The exceptional growth increase of this segment has led to a demand for increased throughput from the machines involved. The extruder is already an advanced machine with very high throughput capacity, however the cooling die is a much more recent technology in terms of design. A scaleup is nonetheless required for the cooling die to match the standards of industry-scale production. Bühler’s new PolyCool 500 is a one-of-a-kind cooling die that enables a production rate of around 500 kg/h for different ingredients and novel textures. Its new, hygienic wing door design is easy to clean, operate, and maintain.

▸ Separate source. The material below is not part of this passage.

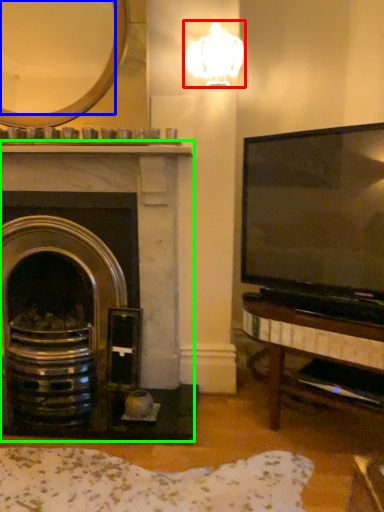 Question: Estimate the real-world distances between objects in this image. Which object is farther from lamp (highlighted by a red box), mirror (highlighted by a blue box) or fireplace (highlighted by a green box)?

Choices:
 (A) mirror
 (B) fireplace

Answer: (B)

The next generation of meat substitutes

There is a great deal of ongoing research and development work, both toward recipe formulation as well as process optimization of high moisture extrusion. As an example, Bühler is engaged as an activity leader in a multi-partner research project under the EIT food umbrella. This project focuses on the process optimization and product development of meat substitutes. In addition to their active engagement in research, Bühler is a solution provider along the protein value chain, starting from grain handling, through grain processing, to the extruded meat substitute. With this holistic process knowledge, reliable machines, and large-scale capacity, Bühler can be seen as the market leader from bean to burger. Bühler’s customers can profit from the state-of-the-art technology and personnel support at their application centers located in Uzwil (Switzerland), Minneapolis (USA), and Wuxi (China) to develop new recipes and processes. Some of the most popular ingredients used for these products include proteins from peas, soy, oats, rice, potatoes, and fava beans. Upcycling opportunities from oilseed’s expeller cakes and side-stream valorization allow for the production of tasty and sustainable meat substitutes. Nowadays, the newer ingredients such as proteins from mushrooms or hemp, as well as proteins from bioreactors, are being scrutinized in terms of their function and potential for forming meat substitutes as soon as these raw materials become commercially available.

The future of food

Currently, it is difficult to obtain a holistic understanding of the market due to the regional nature of data gathering, though some reliable studies predict that around 10 to 25% of the meat market will be replaced with plant-based meat substitutes within the next 5 to 10 years. This indicates a clear shift in consumer behavior. Aside from product and process development, universities and research institutes are also investigating other important factors, such as the digestibility characteristics of these products. In addition, the involvement of restaurants, canteens, and food chains, such as Burger King, is boosting the plant-based movement. Overall, consumers are accepting the meat substitutes with enthusiasm. However, acceptance is highly dependent on the taste and texture of the product. There is a large opportunity for the food industry to invest in this segment. Currently, a plethora of companies, ranging from start-ups to multinationals, are seeking to engage in the development and production of meat substitutes. Therefore, it can be said that there is a clear market need for plant-based meat substitutes, which represent the future of food.